I spent yesterday on a bleak ex-Phantom airbase near Munich. For seven hours I was locked in a super-intense technical briefing with BMW engineers.
The company was keen to brief us on a wide range of new projects under the umbrella title of ‘Connected Drive meets Efficient Dynamics’.
So extensive was the range of new ideas, it would be impossible to detail them here, but an awful lot of them involved the Apple iPhone (and BMW-created) applications.
In the future you’ll be offered Apps that deliver micro-navigation (so you can find your way from the car park to the airport check-in desk) and a Mini App that tracks and displays your ability to eek every possible mile out of your fuel tank.
The company is also planning an App that will tell a driver whether his trip is quicker by public transport and then detail the alternative journeys.
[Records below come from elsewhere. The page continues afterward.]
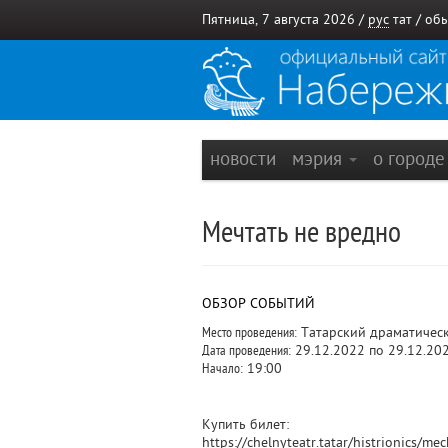
Пятница, 7 августа 2026 /
рус
тат
/
обы
новости
мэрия
о город
Мечтать не вредно
ОБЗОР СОБЫТИЙ
Место проведения:
Татарский драматическ
Дата проведения:
29.12.2022 по 29.12.20
Начало:
19:00
Купить билет:
https://chelnyteatr.tatar/histrionics/me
BMW is also working on a wide range of accident avoidance tech, including pedestrian avoidance, automatic avoidance of lateral collisions on motorway lanes and a system that can steer the car off a road and park it if the driver has a heart attack at the wheel.
There’s also an interesting new project called AMMULET, which sees children carrying a small transponder that can be detected by future BMWs, even when the child can’t be seen.
Prepare yourself for a new parking system that allows the driver to step out of the car and park it in, say, a narrow parking space, by remote key control. Future BMW keys might also double up as swipe charge cards to pay for railway tickets and open the doors of pre-booked hotel rooms.
However, I though you might like to see this sophisticated electronics demonstration mock-up. It was was used to show a new-generation iDrive controller that incorporates a finger-tip touch pad and the flat-screen instrument pack.
You might notice that the interior is very carefully covered and disguised, even though the iDrive and navigation worked. The 1-series steering was modified with thumbwheel controllers and the 1-series door card was hacked to fit.
On the outside I looked long and hard at the very finely finished skin around the A-pillars and bonnet. It’s not like any existing BMW. Note also, the sophisticated steel frame and serious processing power hidden inside.
My guess? This electronics mock-up was a glimpse of the next-generation 1-series.
I suspect this car, and its 3-series sistership, will be packed with much of the technology that was previewed yesterday.
What better way to make sure BMW distances itself from increasingly impressive mainstream machinery?